You’d think by now that Democrats would have learned to do that in a compassionate way, and that they would be ready to counteract Republican horror movies. It is always the same shameless playbook, replicated since Richard Nixon launched his racist Southern Strategy, stirring up fears on desegregation and busing. They merely reboot it to suit the times.
The only difference — and it is a shocking one — is that Donald Trump cuts out the middleman. He handles the dirty work himself — and revels in it. In the old days, presidents let their hatchet men stir up the racist skulduggery behind the scenes. So when Republican lawmakers complain about Trump’s white nationalist rhetoric, what they are really saying is that they prefer a more subtle racism.
When I covered the ’88 race, I watched Lee Atwater and Roger Ailes concoct the scheme to bring down Michael Dukakis by making “Willie Horton his running mate,” as Atwater put it. The ads made by the Bush campaign and outside groups centered on Horton, a black criminal who broke into a Maryland house, raped a white woman and stabbed her husband while on a weekend furlough from a Massachusetts prison.
“The only question is whether we depict Willie Horton with a knife in his hand or without it,” Ailes told Time magazine.
During the 2000 South Carolina primary, W.’s backers tried to appeal to racist voters with a whispered lie that John McCain fathered an illegitimate black child.
In 2004, Dick Cheney bluntly warned Americans that if they elected John Kerry, terrorists would hit us with a “devastating” attack (even though the devastating Sept. 11 attack came on Cheney’s watch).
This season of ghouls is animated by the ghost of Roger Ailes, who — bankrolled by Rupert Murdoch — was the mastermind behind the hate-breeding technique he perfected on Fox News. It bore poison fruit with the Florida bomb suspect, whose Facebook page was littered with Fox News agitprop.

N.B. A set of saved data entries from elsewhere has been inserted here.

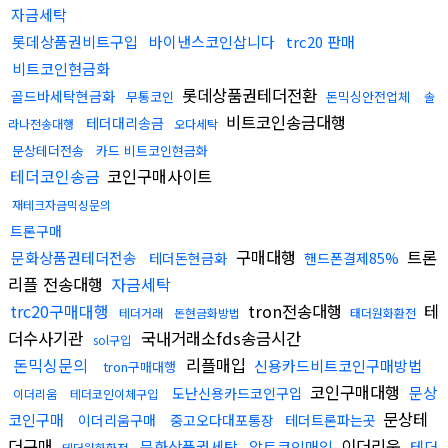
자금세탁
롯데상품권비트구입
바이낸스코인삽니다
trc20 판매
비트코인현금화
롯데상품권테더전환
골드바세탁현금화
무통코인
돈믹싱안전업체
솔
비트코인송금대행
테더대리송금
라나전송대행
오다세탁
문상테더전송
카드 비트코인현금화
테더코인송금
코인구매사이트
재테크자금믹싱문의
트론구매
구매대행
트론
문화상품권테더전송
테더돈현금화
핸드폰결제85%
리플 전송대행
자금세탁
trc20구매대행
tron전송대행
테
테더거래
돈현금화방법
태더원화환전
더수사기관
국내거래소fds송금시간
sol구입
돈믹싱문의
리플매입
신용카드비트코인구매방법
tron구매대행
코인구매대행
문상
도난신용카드코인구입
이더리움
테더코인이체구입
문상테
코인구매
이더리움구매
중고오다대포통장
테더트론파는곳
더구매
이더리움
문화상품권세탁
알트코인매입
테더
테더원화환전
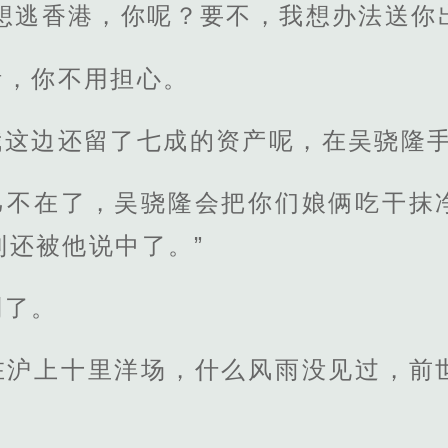
隆想逃香港，你呢？要不，我想办法送你
活，你不用担心。
我这边还留了七成的资产呢，在吴骁隆
己不在了，吴骁隆会把你们娘俩吃干抹
到还被他说中了。”
到了。
在沪上十里洋场，什么风雨没见过，前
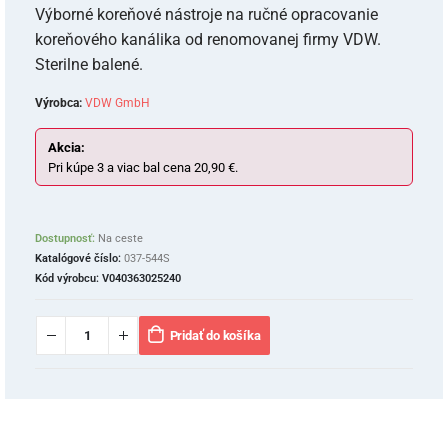
Výborné koreňové nástroje na ručné opracovanie
koreňového kanálika od renomovanej firmy VDW.
Sterilne balené.
Výrobca:
VDW GmbH
Akcia:
Pri kúpe 3 a viac bal cena 20,90 €.
Dostupnosť:
Na ceste
Katalógové číslo:
037-544S
Kód výrobcu:
V040363025240
Pridať do košíka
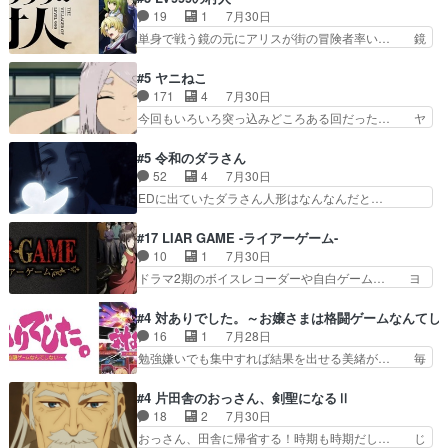
てコミティアっていいなあ。同… コミティア参加
の諏訪の三大将もまたクセが強いw色… 頼重が完
19
1
7月30日
のしおりを徹夜で作る先生(… お母さん、娘にあ
全にブレーンだよね毎回敵キャラが… 弧次郎「欲
単身で戦う鏡の元にアリスが街の冒険者率い… 鏡
んな漫画描かれたら泣いち…
を我慢して強くなれるなら大飯食… 変化球な演出
浩二はゲーム世界に飲み込まれた転生者と… みん
も交えながらの状況説明が本当… LOで参加させ
なががんばってくれたアリスの父ちゃん… 成長限
#5 ヤニねこ
ていただきました！最終的に… この高らかなDT
界が999である村人と定めた上位存… 大規模バト
171
4
7月30日
宣言、合田一人に通じるも… この作品は近年稀に
ルシーンなのに会話してばっかり… やっぱり勇者
今回もいろいろ突っ込みどころある回だった… ヤ
見るおっさんキャラの充…
より強かったか笑統率力LV9… 普通の人間の親子
クのクワガタ取りの話が尋常じゃない雰囲… 妹子
やーん総務課長と娘の女子… これがこの世界の仕
ちゃんの恋愛話をしたり、タバコを生産… ここう
#5 令和のダラさん
組みか‥Lv200帯の… そのために役割を超越する
っすら思ったことズバリ言ってくれて… おかし
52
4
7月30日
者の出現させるた… アリスのお陰で他の勇者達も
い、さわやかだ 世話好きの陰に支配… ヤクねこ
EDに出ていたダラさん人形はなんなんだと…
共闘してくれ魔…
のクワガタ取りの話見て切なくなっ… 普段は選別
『ダラさんと呼ぶ者が生まれた日』をダラさ… 陰
された4～600レスを2,30… 隠し方が密売人のそ
惨な過去がきっちり現代に継承されている… ダラ
#17 LIAR GAME -ライアーゲーム-
れww唐突な作画力の正… なんか今日はかなり一
さんと姉弟の母との出会いの話やはりダ… ダラさ
10
1
7月30日
瞬で終わっちまったっ… 先週と比べてまだまとも
んの過去話も佳境…げに恐ろしいは人… 第５話感
ドラマ2期のボイスレコーダーや自白ゲーム… ヨ
に見えた。4話は過…
想：２人の過剰な貢ぎ物?の礼とし… 第５話感
コヤは人間の弱い所をつくのが抜群に上手… 昼の
想：姉のお誕生会にダラさんを招待… 部分的に時
国の奴らも馬鹿が多いが、夜の国も同じ… ご視聴
#4 対ありでした。～お嬢さまは格闘ゲームなんてし
系列が4話と入れ替わってるのね… こんなデカイ
ありがとうございました来週もよろし… 握った◯
16
1
7月28日
のどうやって運ぶんだよ！？姉… ダラさん、人型
治郎（中の人的に）仲間であるプレ… ヨコヤの頭
勉強嫌いでも集中すれば結果を出せる美緒が… 毎
形態にもなれるんか!?w髪…
の回転の速さと人間の心理を利用… 夜の国のヨコ
晩スト６対戦を楽しむ４人。だが、期末試… どん
ヤ支配がますますひどく……。… ヨコヤは飴と鞭
なゲームも相手が強すぎるとやる気無く… テー
#4 片田舎のおっさん、剣聖になるⅡ
で夜の国の独裁支配を強化、… やはりヨコヤいい
マ：テスト勉強と大会感想は、美緒がテ… すげー
18
2
7月30日
ですね。昼の国が勝てる流… 役で出演いたしまし
ーーーーーーーー良い……。女性声優… 深夜の格
おっさん、田舎に帰省する！時期も時期だし… じ
た。次回も緊張が止まり…
ゲー対戦よりテストの方がよっぽど… 真剣に授業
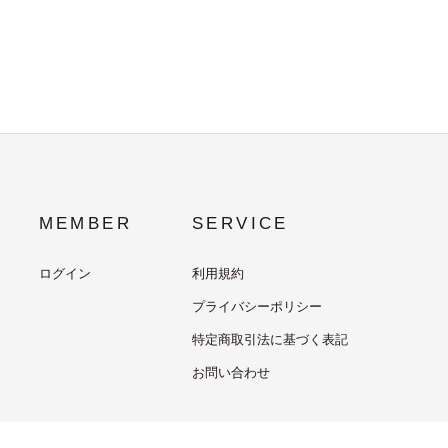
MEMBER
SERVICE
ログイン
利用規約
プライバシーポリシー
特定商取引法に基づく表記
お問い合わせ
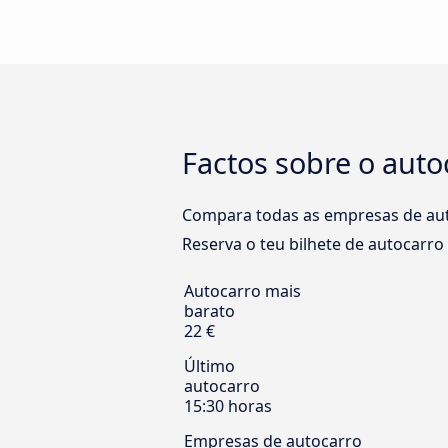
Factos sobre o aut
Compara todas as empresas de aut
Reserva o teu bilhete de autocarro
Autocarro mais
barato
22 €
Último
autocarro
15:30 horas
Empresas de autocarro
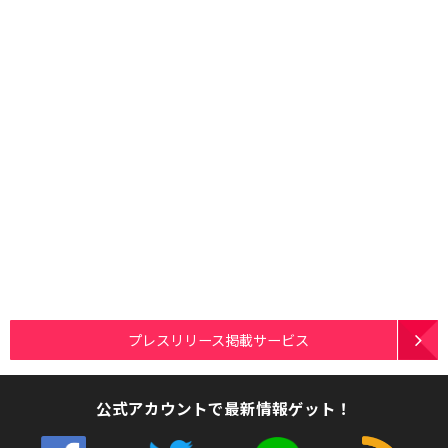
プレスリリース掲載サービス
公式アカウントで最新情報ゲット！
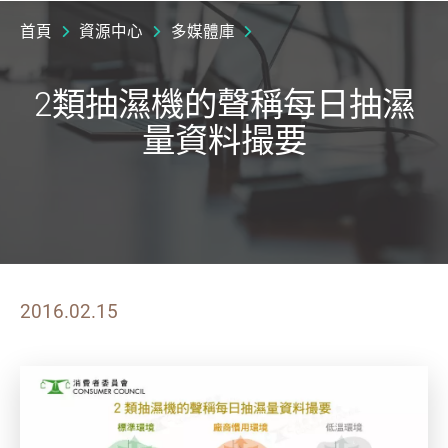
首頁
資源中心
多媒體庫
2類抽濕機的聲稱每日抽濕
量資料撮要
2016.02.15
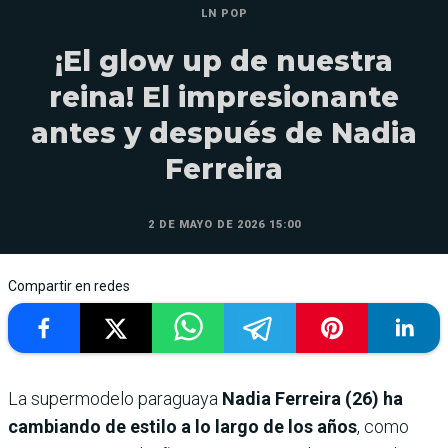
LN POP
¡El glow up de nuestra
reina! El impresionante
antes y después de Nadia
Ferreira
2 DE MAYO DE 2026 15:00
Compartir en redes
La supermodelo paraguaya
Nadia Ferreira (26) ha
cambiando de estilo a lo largo de los años
, como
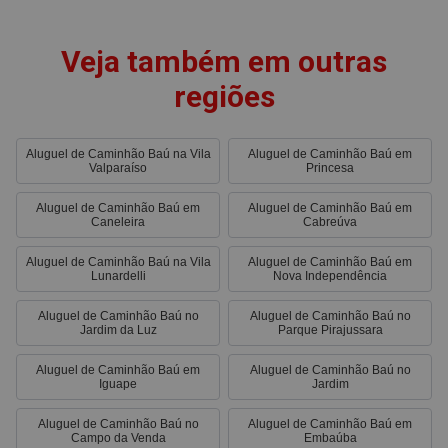
Veja também em outras
regiões
Aluguel de Caminhão Baú na Vila
Aluguel de Caminhão Baú em
Valparaíso
Princesa
Aluguel de Caminhão Baú em
Aluguel de Caminhão Baú em
Caneleira
Cabreúva
Aluguel de Caminhão Baú na Vila
Aluguel de Caminhão Baú em
Lunardelli
Nova Independência
Aluguel de Caminhão Baú no
Aluguel de Caminhão Baú no
Jardim da Luz
Parque Pirajussara
Aluguel de Caminhão Baú em
Aluguel de Caminhão Baú no
Iguape
Jardim
Aluguel de Caminhão Baú no
Aluguel de Caminhão Baú em
Campo da Venda
Embaúba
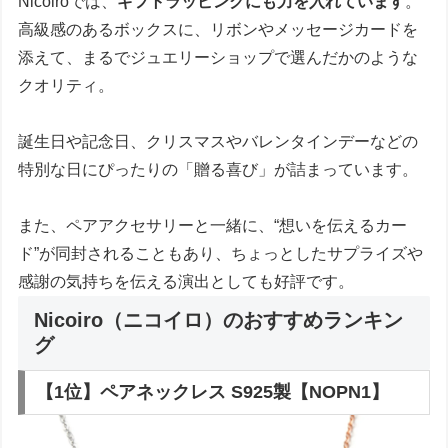
Nicoiroでは、
ギフトラッピングにも力を入れています
。
高級感のあるボックスに、リボンやメッセージカードを
添えて、まるでジュエリーショップで選んだかのような
クオリティ。
誕生日や記念日、クリスマスやバレンタインデーなどの
特別な日にぴったりの「贈る喜び」が詰まっています。
また、ペアアクセサリーと一緒に、“想いを伝えるカー
ド”が同封されることもあり、ちょっとしたサプライズや
感謝の気持ちを伝える演出としても好評です。
Nicoiro（ニコイロ）のおすすめランキン
グ
【1位】ペアネックレス S925製【NOPN1】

One Fox producer under Ailes said they called it “riling up the crazies.” For Ailes and now for his Frankenstein Trump — who has Ailes’s old lieutenant Bill Shine as his media czar — it’s all about picking and inventing the right battles, finding the lowest common denominator to boost ratings.
“Divide and Conquer,” an excellent new documentary produced by Alex Gibney and directed by Alexis Bloom, shows the divisive strategy Ailes used to help elect a succession of Republican presidents, even as he turned Fox News into a sexually transgressive cult where he and Bill O’Reilly and others could get away with any predation.
For Ailes, and later Trump, politics was a war to preserve a gauzy John Wayne throwback world, patriotic and traditional, to save it from a sneering, contemptuous elite and from the “Other.” Ailes was a student of Hitler propagandist Leni Riefenstahl. Sometimes, as with Trump’s birther campaign, the Other needed to be made to seem even more Other. Michelle Obama segments were designed to scare.
In the documentary, those around Ailes marveled at his relentless talent for pouring gas on a fire, for stoking the paranoia and fear that would keep viewers on the hook.
Trump’s main training for politics was being a sparring star in the House That Roger Built. And Ailes taught Trump well.